In May, the Eunice Kennedy Shriver National Institute on Child Health and Human Development (NICHD) together with the NIH Office of Research on Women’s Health hosted researchers across the country for a two-day virtual NIH workshop exploring the conditions that increase the risk of maternal deaths and pregnancy complications.

Now, with the added concerns of the coronavirus pandemic, there is much more we need to know to help ensure healthy pregnancies and healthy babies. Because SARS-CoV-2, the virus that causes COVID-19, is new, we want to learn about its short- and long-term impact on pregnant women and their infants. NICHD recently launched a study to understand the effects of the COVID-19 pandemic during and after pregnancy.

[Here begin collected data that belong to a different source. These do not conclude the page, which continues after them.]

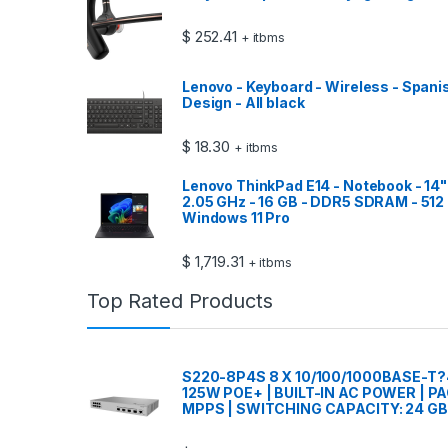
$
252.41
+ itbms
Lenovo - Keyboard - Wireless - Spani
Design - All black
$
18.30
+ itbms
Lenovo ThinkPad E14 - Notebook - 14" -
2.05 GHz - 16 GB - DDR5 SDRAM - 512 
Windows 11 Pro
$
1,719.31
+ itbms
Top Rated Products
S220-8P4S 8 X 10/100/1000BASE-T?
125W POE+ | BUILT-IN AC POWER | 
MPPS | SWITCHING CAPACITY: 24 GB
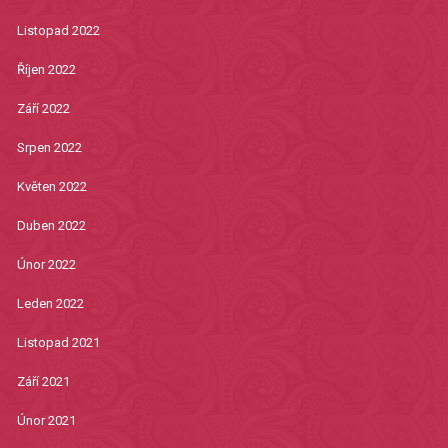
Listopad 2022
Říjen 2022
Září 2022
Srpen 2022
Květen 2022
Duben 2022
Únor 2022
Leden 2022
Listopad 2021
Září 2021
Únor 2021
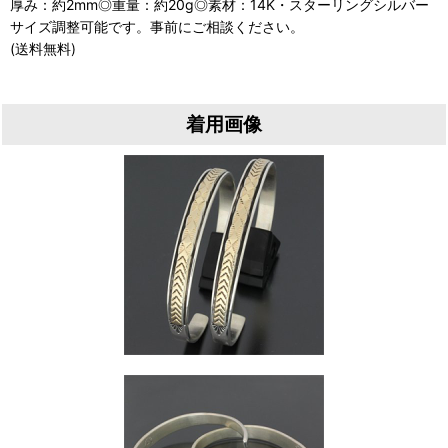
厚み：約2mm◎重量：約20g◎素材：14K・スターリングシルバー
サイズ調整可能です。事前にご相談ください。
(送料無料)
着用画像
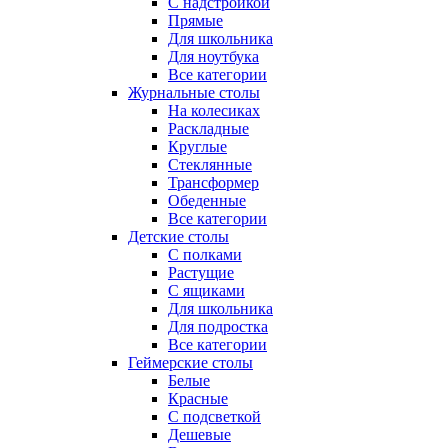
С надстройкой
Прямые
Для школьника
Для ноутбука
Все категории
Журнальные столы
На колесиках
Раскладные
Круглые
Стеклянные
Трансформер
Обеденные
Все категории
Детские столы
С полками
Растущие
С ящиками
Для школьника
Для подростка
Все категории
Геймерские столы
Белые
Красные
С подсветкой
Дешевые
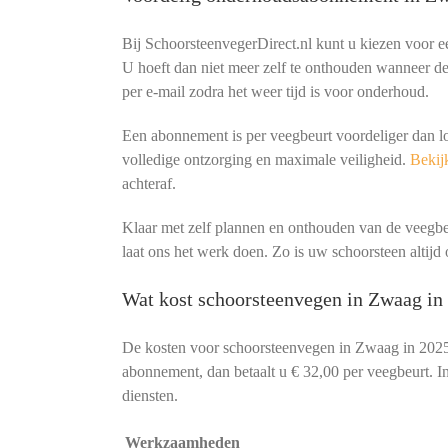
Bij SchoorsteenvegerDirect.nl kunt u kiezen voor 
U hoeft dan niet meer zelf te onthouden wanneer de 
per e-mail zodra het weer tijd is voor onderhoud.
Een abonnement is per veegbeurt voordeliger dan l
volledige ontzorging en maximale veiligheid.
Bekijk
achteraf.
Klaar met zelf plannen en onthouden van de veeg
laat ons het werk doen. Zo is uw schoorsteen altijd o
Wat kost schoorsteenvegen in Zwaag in
De kosten voor schoorsteenvegen in Zwaag in 2025
abonnement, dan betaalt u € 32,00 per veegbeurt. In
diensten.
Werkzaamheden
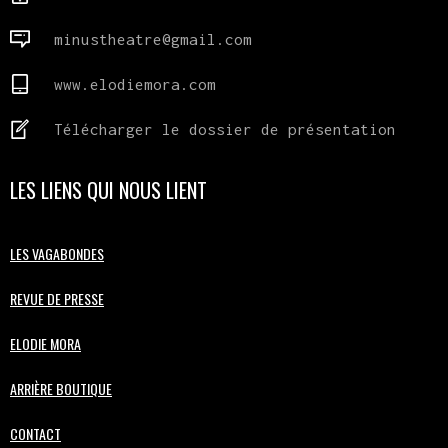
minustheatre@gmail.com
www.elodiemora.com
Télécharger le dossier de présentation
LES LIENS QUI NOUS LIENT
LES VAGABONDES
REVUE DE PRESSE
ELODIE MORA
ARRIÈRE BOUTIQUE
CONTACT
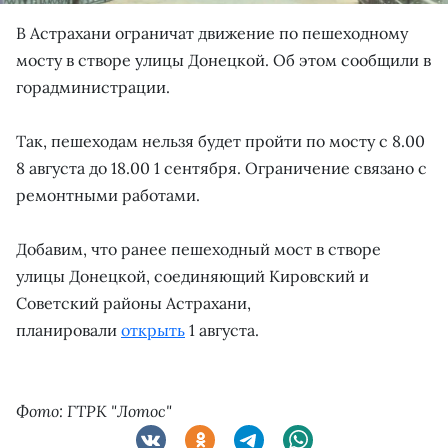
В Астрахани ограничат движение по пешеходному
мосту в створе улицы Донецкой. Об этом сообщили в
горадминистрации.
Так, пешеходам нельзя будет пройти по мосту с 8.00
8 августа до 18.00 1 сентября. Ограничение связано с
ремонтными работами.
Добавим, что ранее пешеходный мост в створе
улицы Донецкой, соединяющий Кировский и
Советский районы Астрахани,
планировали
открыть
1 августа.
Фото: ГТРК "Лотос"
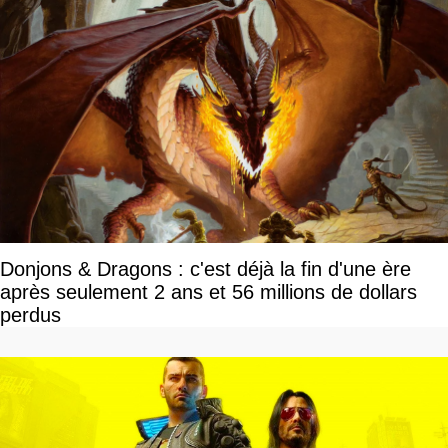
Donjons & Dragons : c'est déjà la fin d'une ère
après seulement 2 ans et 56 millions de dollars
perdus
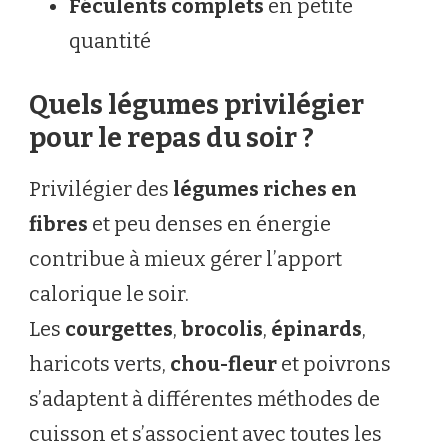
Féculents complets
en petite
quantité
Quels légumes privilégier
pour le repas du soir ?
Privilégier des
légumes riches en
fibres
et peu denses en énergie
contribue à mieux gérer l’apport
calorique le soir.
Les
courgettes
,
brocolis
,
épinards
,
haricots verts,
chou-fleur
et poivrons
s’adaptent à différentes méthodes de
cuisson et s’associent avec toutes les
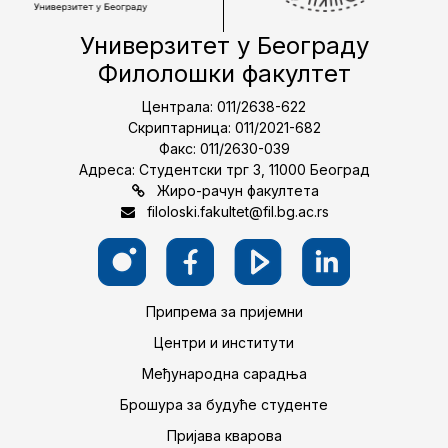
Универзитет у Београду
Филолошки факултет
Централа: 011/2638-622
Скриптарница: 011/2021-682
Факс: 011/2630-039
Адреса: Студентски трг 3, 11000 Београд
Жиро-рачун факултета
filoloski.fakultet@fil.bg.ac.rs
Припрема за пријемни
Центри и институти
Међународна сарадња
Брошура за будуће студенте
Пријава кварова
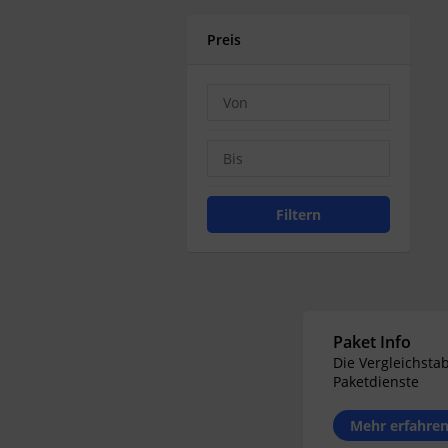
Preis
Filtern
Paket Info
Die Vergleichstab
Paketdienste
Mehr erfahre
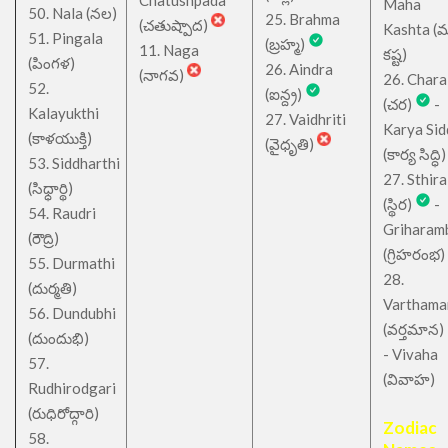
Chatushpada
Maha
50. Nala (నల)
25. Brahma
(చతుష్పాద)
Kashta (
51. Pingala
(బ్రహ్మ)
11. Naga
కష్ట)
(పింగళ)
26. Aindra
(నాగవ)
26. Chara
52.
(ఐన్ద్ర)
(చర)
-
Kalayukthi
27. Vaidhriti
Karya Sid
(కాళయుక్తి)
(వైధృతి)
(కార్య సిద్ధి)
53. Siddharthi
27. Sthira
(సిధ్ధార్థి)
(స్థిర)
-
54. Raudri
Griharam
(రౌద్రి)
(గ్రిహరంభ)
55. Durmathi
28.
(దుర్మతి)
Varthama
56. Dundubhi
(వర్తమాన)
(దుందుభి)
- Vivaha
57.
(వివాహ)
Rudhirodgari
(రుధిరోద్గారి)
Zodiac
58.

Researchers with the NICHD-funded Maternal-Fetal Medicine Units exit disclaimer icon (MFMU) Network are analyzing the medical records of up to 21,000 women to evaluate whether health care changes implemented as a result of the pandemic have led to higher rates of pregnancy-related death and complications, as well as cesarean delivery. The study will be conducted at 12 MFMU Network sites across the United States. These sites cover more than 160,000 deliveries a year, and their racial, ethnic, and geographic diversity are nationally representative.

Accelerating Diagnostics

Earlier this year, NIH launched the Rapid Acceleration of Diagnostics (RADx) initiative to speed development, commercialization, and implementation of technologies for COVID-19 testing. Accurate, fast, easy-to-use, and widely accessible testing is critical to an effective response to the COVID-19 crisis. Part of this initiative, called RADx-UP, aims to understand the factors associated with disparities in COVID-19 testing among pregnant and postpartum women, as well as other underserved populations. Funding opportunities are available until August 7, 2020.

Research and Evidence

Through research that now is underway, we hope to provide answers and shed light on the many unknown factors confounding this pandemic. Maternal deaths and pregnancy complications can be prevented, and our research is key to developing and implementing best prevention practices. SARS-CoV-2 represents a new challenge and an opportunity to ensure that we include pregnant women in research, address special concerns related to pregnancy, and create systems that allow us to track long-term outcomes.